Mommy smiled, but not with her teeth. "Sure. It's tradition, isn't it? Eat your food, please. Don't play with your peas."
"What about Father's Day. That's next month, huh?"
"No, sweetie. Not till June. There are two months in between, right?" Mommy was always quizzing her.
"Oh yeah! January, February, March, April, May, June!" It felt good to have the right answer, especially on nights like this when nothing felt quite...right.
Mommy was back to brooding in silence, twirling spaghetti much longer than it needed.
"When--"
The phone rang, and Mommy jumped up to answer, leaving Bianca at the table, her mouth still open mid-question.
Bianca stewed, scratching the food around her plate. Scritch. Scritch. Scritch. 
Nobody poked a head back in to reprimand her, so she set her fork down and slumped. Mommy had darted into the front room this time--any room Bianca wasn't in. That seemed to be the phone rule these days. 

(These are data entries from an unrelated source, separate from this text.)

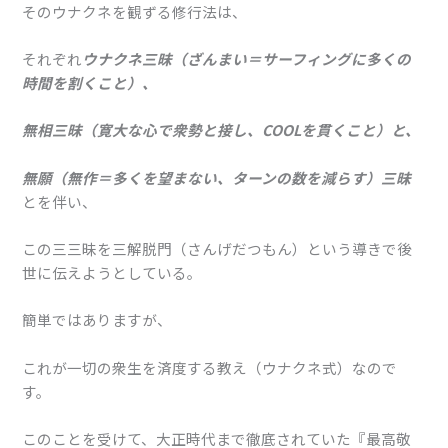
そのウナクネを観ずる修行法は、
それぞれ
ウナクネ三昧（ざんまい＝サーフィングに多くの
時間を割くこと）、
無相三昧（寛大な心で衆勢と接し、COOLを貫くこと）と、
無願（無作＝多くを望まない、ターンの数を減らす）三昧
とを伴い、
この三三昧を三解脱門（さんげだつもん）という導きで後
世に伝えようとしている。
簡単ではありますが、
これが一切の衆生を済度する教え（ウナクネ式）なので
す。
このことを受けて、大正時代まで徹底されていた『最高敬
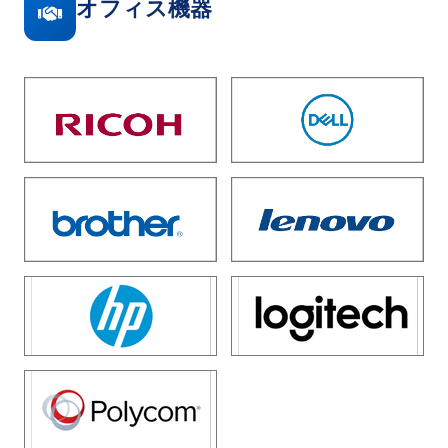
オフィス機器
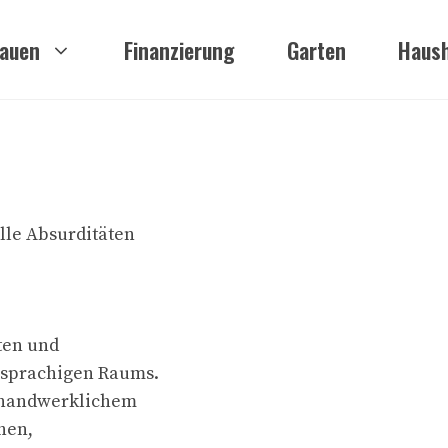
auen
Finanzierung
Garten
Haush
lle Absurditäten
ten und
hsprachigen Raums.
m handwerklichem
hen,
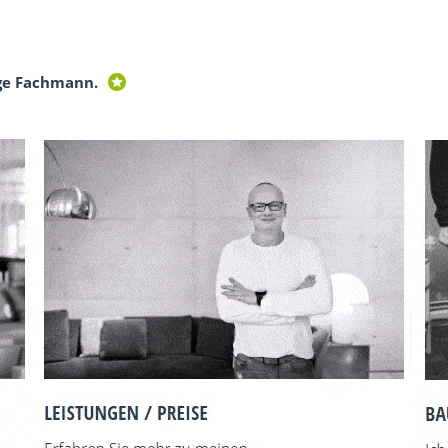
ge Fachmann.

Bianca slid out of the high-backed chair and crept across the dark wood floor to the open door frame--the only door frame in the house without an actual door inside. She liked how open it was, especially now.
"A what particle? Slow down, sweetheart." Mommy took a deep breath. "Okay. What should we do? Can we come there?"
Bianca had to strain to hear as the words went from clear to muffled to clear again. Pacing, pacing.
"What difference does that make!? If it blows, it blows! Damn the world! I want to be with you!"
She didn't mean to give herself away, but a sharp gasp came out just the same. Mommy never swore. Well, aside from dang and crap, and Daddy said those didn't count. 
For a second, Mommy made eye contact with Bianca, her face wrinkled and tight. Then the harried woman marched into her bedroom, and locked the door. 
Stunned and hurt, Bianca charged off to her own bedroom, throwing her face into the puffy blue pillow. When she came up for air, her skin streaked with tears that felt hot like acid. Her eyes rolled back in her head as she sobbed, then came to rest on her birthday present: a winking monkey. She pulled him in and squeezed. He wasn't soft like her old giraffe, but he won her heart the second Mommy read the card from Daddy.


A monkey for my little monkey, to join in your monkey business. I love you, Bianca.   
Keeping her eyes wide open against the threatening nightmares, she sang to herself, "Joshwa fit the battle of Jericho, Jericho, Jericho. Joshwa fit the battle of Jericho, and the walls came a-tumblin' down."